Department of Family Medicine and Public Health, University of California, San Diego, San Diego, CA, United States.
Department of Physical Medicine and Rehabilitation, University of Florida, Gainesville, FL, United States.
Front Public Health. 2021 Nov 11;9:738253. doi: 10.3389/fpubh.2021.738253. eCollection 2021.
Physiatry is a medical specialty focused on improving functional outcomes in patients with a variety of medical conditions that affect the brain, spinal cord, peripheral nerves, muscles, bones, joints, ligaments, and tendons. Social determinants of health (SDH) play a key role in determining therapeutic process and patient functional outcomes. Big data and precision medicine have been used in other fields and to some extent in physiatry to predict patient outcomes, however many challenges remain. The interplay between SDH and physiatry outcomes is highly variable depending on different phases of care, and more favorable patient profiles in acute care may be less favorable in the outpatient setting. Furthermore, SDH influence which treatments or interventional procedures are accessible to the patient and thus determine outcomes. This opinion paper describes utility of existing datasets in combination with novel data such as movement, gait patterning and patient perceived outcomes could be analyzed with artificial intelligence methods to determine the best treatment plan for individual patients in order to achieve maximal functional capacity.

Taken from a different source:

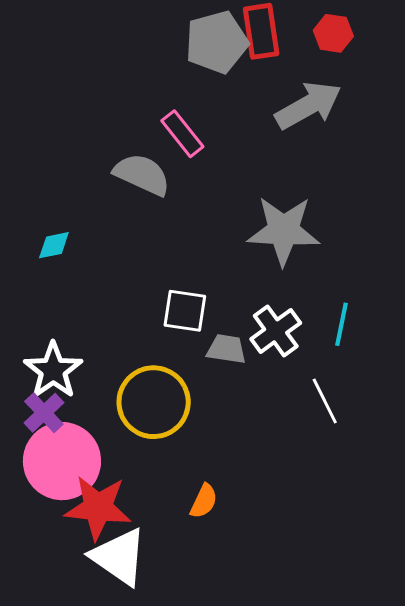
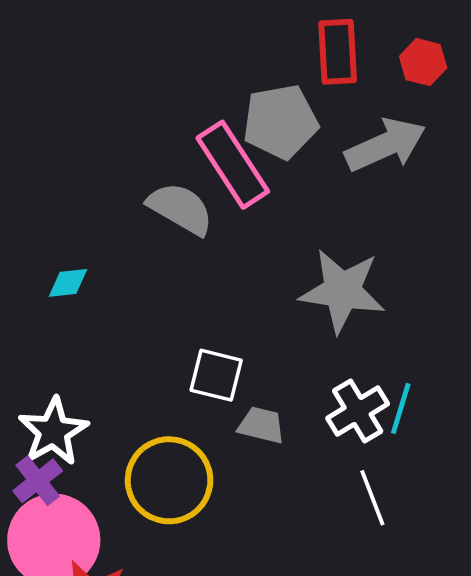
gray pentagon: (217, 42) -> (280, 122), moved
pink rectangle: (182, 134) -> (233, 165), size x1.5
white cross: (276, 331) -> (358, 411), moved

物理医学是一门医学专业,专注于改善各种影响大脑、脊髓、周围神经、肌肉、骨骼、关节、韧带和肌腱的医学状况的患者的功能结果。健康的社会决定因素(SDH)在确定治疗过程和患者功能结果方面起着关键作用。大数据和精准医学已在其他领域得到应用,并在一定程度上应用于物理医学,以预测患者的结果,但仍存在许多挑战。SDH 与物理医学结果之间的相互作用因护理的不同阶段而高度变化,急性护理中更有利的患者特征在门诊环境中可能不太有利。此外,SDH 影响患者可获得的治疗或介入程序,从而决定结果。本观点文章描述了现有数据集的实用性,结合新型数据,如运动、步态模式和患者感知结果,可以使用人工智能方法进行分析,以确定针对个体患者的最佳治疗计划,从而实现最大功能能力。